Under some UIDH identifier aging periods, the use of UIDHs mapped to browser cookies (even with private browsing) allows sites to be able to “resurrect” your cookies and detect your return to their sites. This is why UIDH is a personal privacy concern.
The only way to avoid this type of tracking scheme is to use a VPN.
We mentioned fingerprinting above as a methodology of using various parameters that can be extracted from a device that is visiting a site and using those parameters to create unique fingerprints of your device. Security companies develop these techniques and supply them to credit card processors, banks or retailers to detect online fraud. These software packages have their own algorithms for creating the unique fingerprints.

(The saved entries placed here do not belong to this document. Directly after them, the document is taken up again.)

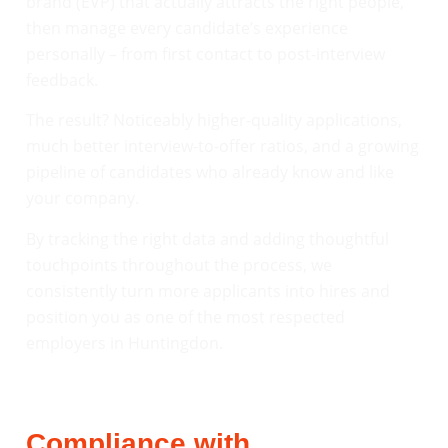
brand (EVP) that actually attracts the right people,
then manage every candidate’s experience
personally – from first contact to post-interview
feedback.
The result? Noticeably higher-quality applications,
much better interview-to-offer ratios, and a growing
pipeline of candidates who already know and like
your company.
By tracking the right data and adding thoughtful
touchpoints throughout the process, we
consistently turn more applicants into hires and
position you as one of the most respected
employers in Huntingdon.
Compliance with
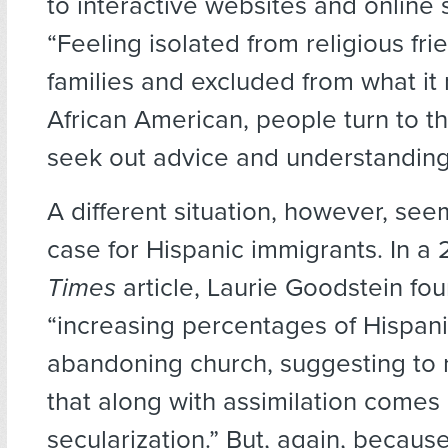
to interactive websites and online 
“Feeling isolated from religious fr
families and excluded from what it
African American, people turn to th
seek out advice and understanding
A different situation, however, see
case for Hispanic immigrants. In a
Times
article, Laurie Goodstein fou
“increasing percentages of Hispani
abandoning church, suggesting to 
that along with assimilation comes
secularization.” But, again, becau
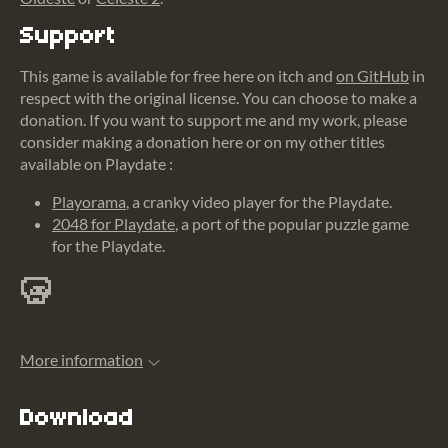
Support
This game is available for free here on itch and
on GitHub
in
respect with the original license. You can choose to make a
donation. If you want to support me and my work, please
consider making a donation here or on my other titles
available on Playdate :
Playorama
, a cranky video player for the Playdate.
2048 for Playdate
, a port of the popular puzzle game
for the Playdate.
More information
Download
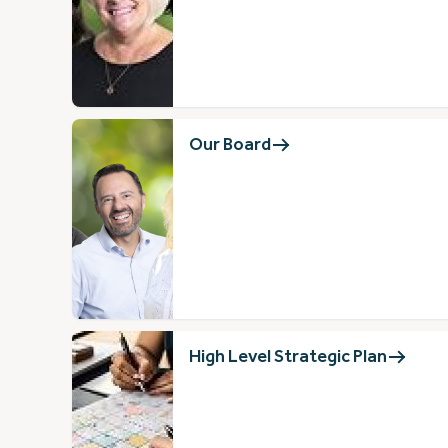
Our Board
High Level Strategic Plan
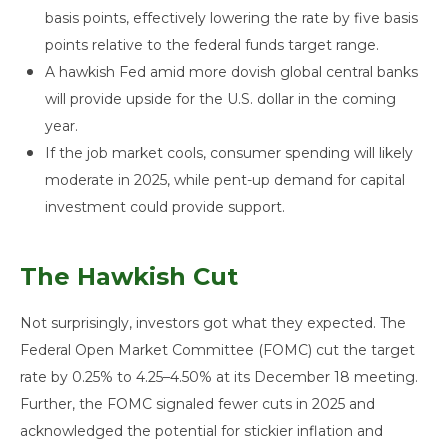
basis points, effectively lowering the rate by five basis
points relative to the federal funds target range.
A hawkish Fed amid more dovish global central banks
will provide upside for the U.S. dollar in the coming
year.
If the job market cools, consumer spending will likely
moderate in 2025, while pent-up demand for capital
investment could provide support.
The Hawkish Cut
Not surprisingly, investors got what they expected. The
Federal Open Market Committee (FOMC) cut the target
rate by 0.25% to 4.25–4.50% at its December 18 meeting.
Further, the FOMC signaled fewer cuts in 2025 and
acknowledged the potential for stickier inflation and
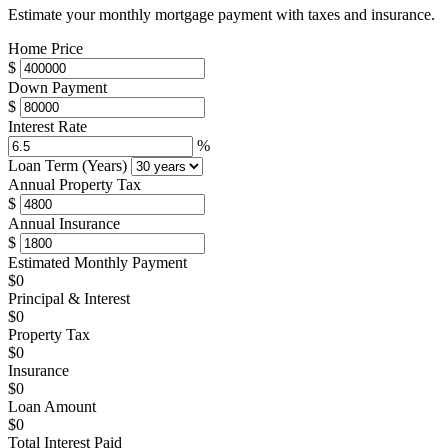
Estimate your monthly mortgage payment with taxes and insurance.
Home Price
$
Down Payment
$
Interest Rate
%
Loan Term (Years)
Annual Property Tax
$
Annual Insurance
$
Estimated Monthly Payment
$0
Principal & Interest
$0
Property Tax
$0
Insurance
$0
Loan Amount
$0
Total Interest Paid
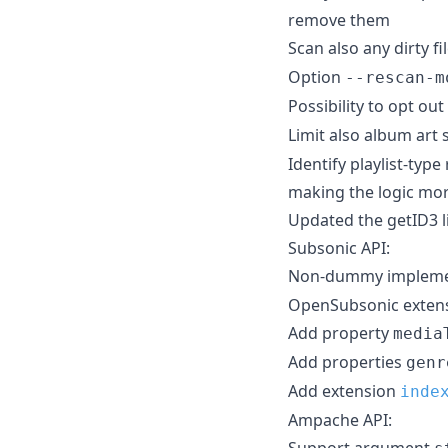
remove them
Scan also any dirty fi
Option
--rescan-m
Possibility to opt ou
Limit also album art
Identify playlist-typ
making the logic mo
Updated the getID3 l
Subsonic API:
Non-dummy implemen
OpenSubsonic extens
Add property
media
Add properties
genr
Add extension
inde
Ampache API:
Support argument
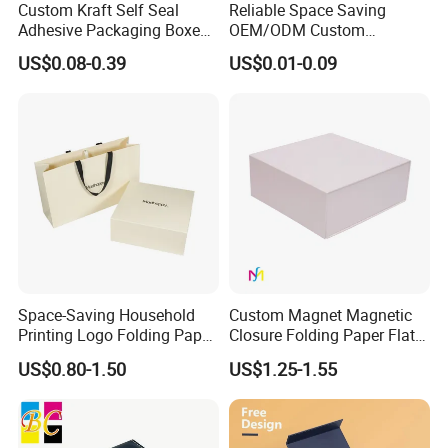
Custom Kraft Self Seal
Reliable Space Saving
Adhesive Packaging Boxes
OEM/ODM Custom
Easy Tear Strip Zipper
Cosmetic Packing
US$0.08-0.39
US$0.01-0.09
Mailing Mailer Shipping Box
Cardboard Box
with Zipper
Space-Saving Household
Custom Magnet Magnetic
Printing Logo Folding Paper
Closure Folding Paper Flat
Box for Gift Package
Packaging Luxury Gift Box
US$0.80-1.50
US$1.25-1.55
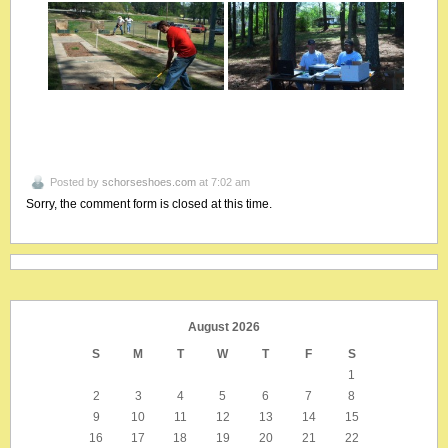
Posted by
schorseshoes.com
at 7:02 am
Sorry, the comment form is closed at this time.
August 2026
S
M
T
W
T
F
S
1
2
3
4
5
6
7
8
9
10
11
12
13
14
15
16
17
18
19
20
21
22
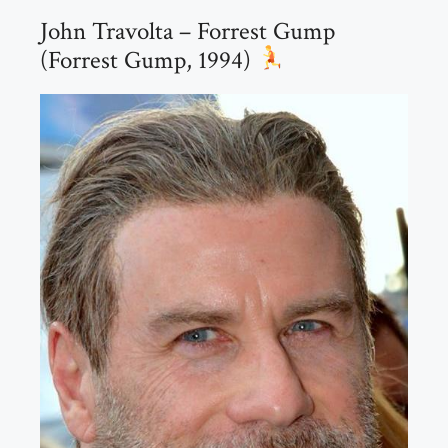
John Travolta – Forrest Gump
(Forrest Gump, 1994)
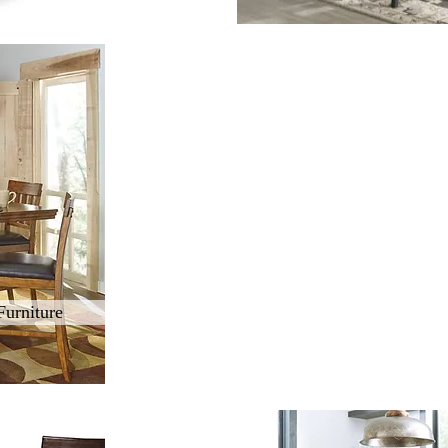
Furniture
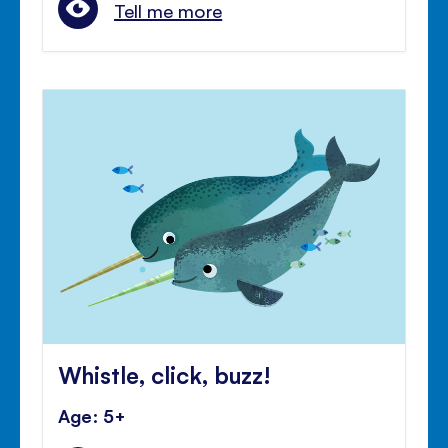
Tell me more
Whistle, click, buzz!
Age: 5+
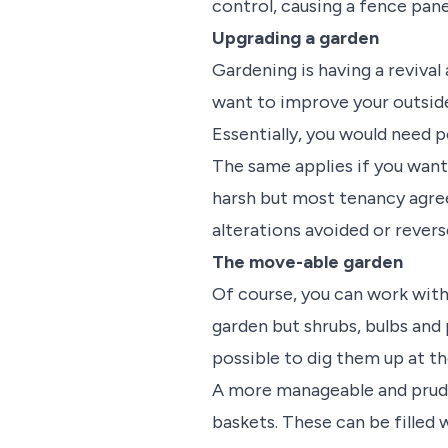
control, causing a fence pane
Upgrading a garden
Gardening is having a revival
want to improve your outside
Essentially, you would need p
The same applies if you want 
harsh but most tenancy agree
alterations avoided or revers
The move-able garden
Of course, you can work with 
garden but shrubs, bulbs and 
possible to dig them up at th
A more manageable and pruden
baskets. These can be filled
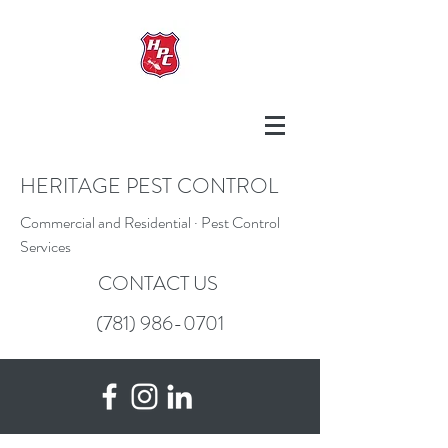
HERITAGE PEST CONTROL
Commercial and Residential · Pest Control
Services
CONTACT US
(781) 986-0701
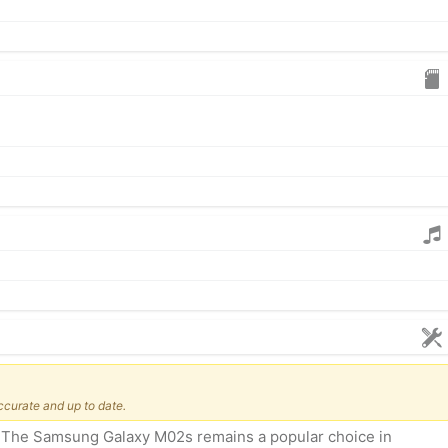
ccurate and up to date.
e? The Samsung Galaxy M02s remains a popular choice in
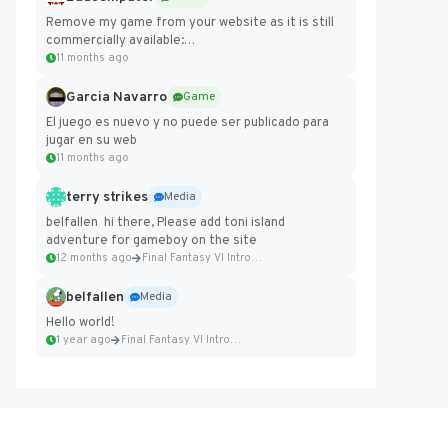
Remove my game from your website as it is still
commercially available:
https://badcomputer0.itch.io/frontier-force
11 months ago
Garcia Navarro
Game
El juego es nuevo y no puede ser publicado para
jugar en su web
11 months ago
terry strikes
Media
belfallen hi there, Please add toni island
adventure for gameboy on the site
12 months ago
Final Fantasy VI Intro Pixel...
belfallen
Media
Hello world!
1 year ago
Final Fantasy VI Intro Pixel...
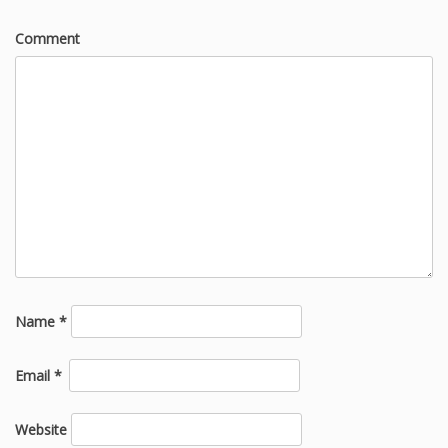
Comment
Name
*
Email
*
Website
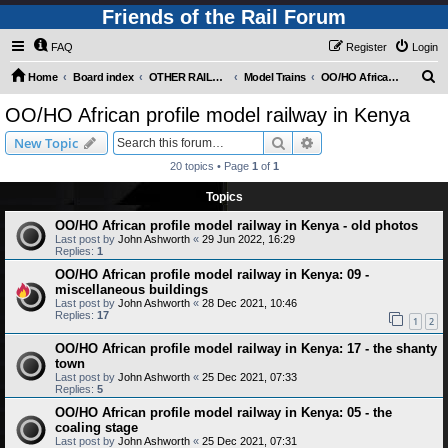
Friends of the Rail Forum
FAQ
Register
Login
S
Home
Board index
OTHER RAILWAY THINGS FOR RAILFANS (Requires Registration)
Model Trains
OO/HO African profile model railway in Kenya
e
OO/HO African profile model railway in Kenya
a
Search
Advanced search
New Topic
r
20 topics • Page
1
of
1
c
Topics
h
OO/HO African profile model railway in Kenya - old photos
Last post by
John Ashworth
«
29 Jun 2022, 16:29
Replies:
1
OO/HO African profile model railway in Kenya: 09 -
miscellaneous buildings
Last post by
John Ashworth
«
28 Dec 2021, 10:46
Replies:
17
1
2
OO/HO African profile model railway in Kenya: 17 - the shanty
town
Last post by
John Ashworth
«
25 Dec 2021, 07:33
Replies:
5
OO/HO African profile model railway in Kenya: 05 - the
coaling stage
Last post by
John Ashworth
«
25 Dec 2021, 07:31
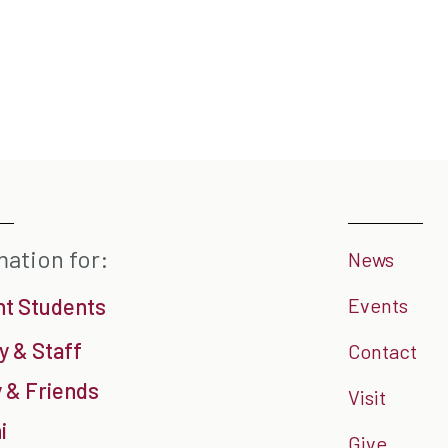
mation for:
News
nt Students
Events
y & Staff
Contact
 & Friends
Visit
i
Give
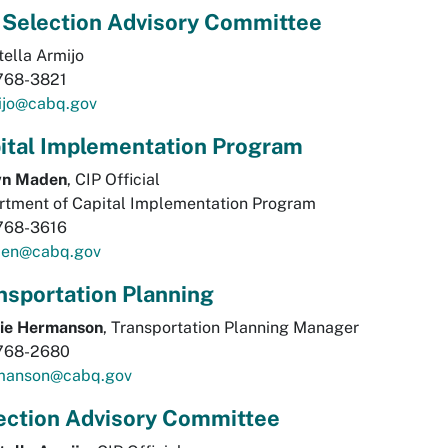
 Selection Advisory Committee
tella Armijo
768-3821
ijo@cabq.gov
ital Implementation Program
n Maden
, CIP Official
rtment of Capital Implementation Program
768-3616
en@cabq.gov
nsportation Planning
rie Hermanson
, Transportation Planning Manager
768-2680
manson@cabq.gov
ection Advisory Committee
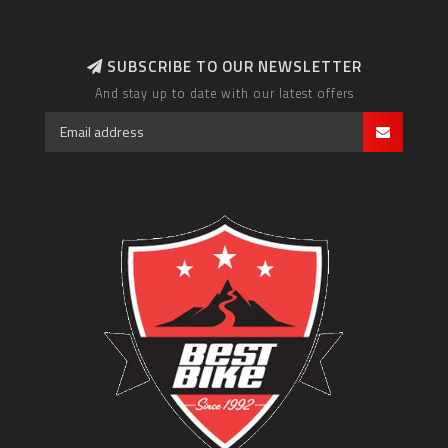
SUBSCRIBE TO OUR NEWSLETTER
And stay up to date with our latest offers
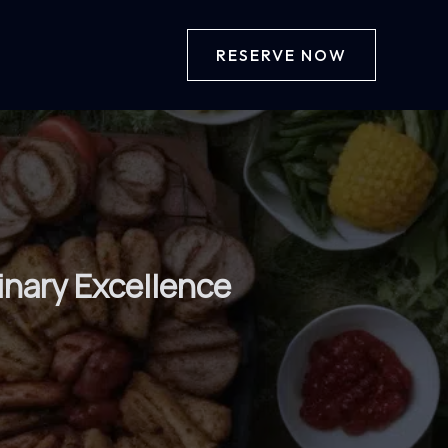
RESERVE NOW
inary Excellence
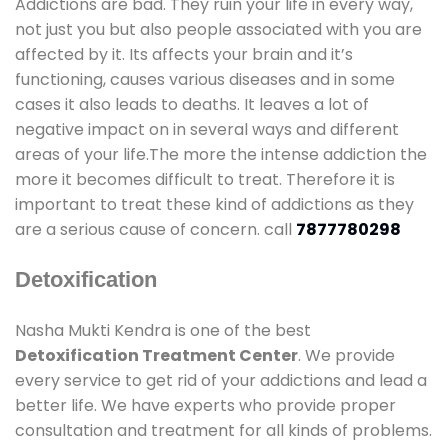
Addictions are bad. They ruin your life in every way,
not just you but also people associated with you are
affected by it. Its affects your brain and it’s
functioning, causes various diseases and in some
cases it also leads to deaths. It leaves a lot of
negative impact on in several ways and different
areas of your life.The more the intense addiction the
more it becomes difficult to treat. Therefore it is
important to treat these kind of addictions as they
are a serious cause of concern. call
7877780298
Detoxification
Nasha Mukti Kendra is one of the best
Detoxification Treatment Center
. We provide
every service to get rid of your addictions and lead a
better life. We have experts who provide proper
consultation and treatment for all kinds of problems.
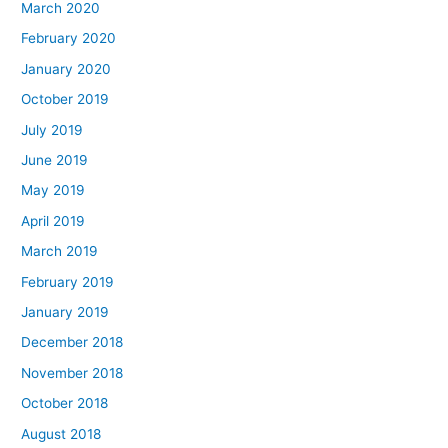
March 2020
February 2020
January 2020
October 2019
July 2019
June 2019
May 2019
April 2019
March 2019
February 2019
January 2019
December 2018
November 2018
October 2018
August 2018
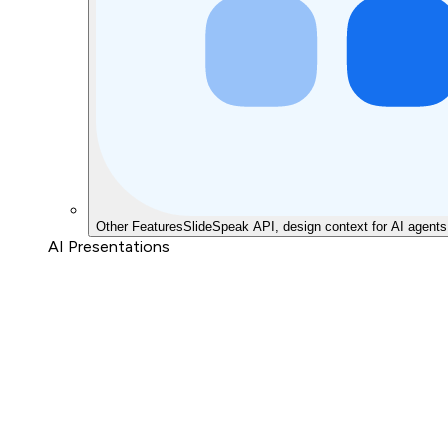
Other Features
SlideSpeak API, design context for AI agents
AI Presentations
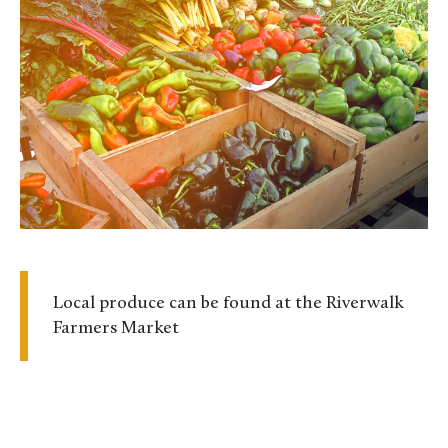
Local produce can be found at the Riverwalk
Farmers Market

In the majority of cases, when you visit a retailer and want to use your credit card, your system will eventually be connected to a system that will fingerprint your device. They will match your card identity with the fingerprints of devices you normally use. If you are using a different device or you are on a new network, the system may raise the risk of your transaction. This risk factor may trigger the requirement for additional authentication factors such as the requirement to enter a PIN or a code sent to you via SMS. These systems will also track fingerprints of systems used in fraud and attempted fraud transactions. For example, if they see a device with the same fingerprint doing several transactions on different cards in short periods of time, they will raise an alert.
This same technology can be used by web sites to “rebuild” a cookie when you visit the site without any old cookies. They fingerprint your device, send a cookie and keep the cookie on their site. When you visit again, they can fingerprint you and extract your previous cookie from their database to be used while on their site. The only way to avoid these zombie cookies is to change the parameters that the sites use to create the fingerprint enough so that your system looks different. This can be difficult because these algorithms can use data analytics tools that can identify you with some high degree of confidence even if a couple items like an IP address has changed. This is equivalent to facial recognition systems that can recognize your face in profile even if they used a full face shot to begin within. Changing some the parameters reduces the confidence but it is not a full disguise.
The search for internet privacy is an ongoing arms war between you and others who want to know what you are doing. It will not change in the near future. The EFF do a good job tracking the latest trends in this and this article from them provides some sample research techniques that this article touches upon, that are used by both ends of the privacy spectrum.
4 thoughts on “What A Website Knows About You”
Excuse me ask this in this page
what is your opinion about Instapaper?
i used that for bookmarking + Reading
is another better privacy friendly website?
Thank you very much 🙂
It seems like a reasonable company, and I’ve used it in the past, but I won’t put anything confidential on Instapaper. I recommend Wallabag, which is an open source Instapaper replacement.
Well, the webmasters undoubtedly know a lot when we visit their website. Private browsing is a lie to be frank. I mean, yes, it does help to browse sites without storing them in your browser history, but it doesn’t prevent webmasters from knowing those crucial details. But, that’s the way the web works and there’s very less we can do about it.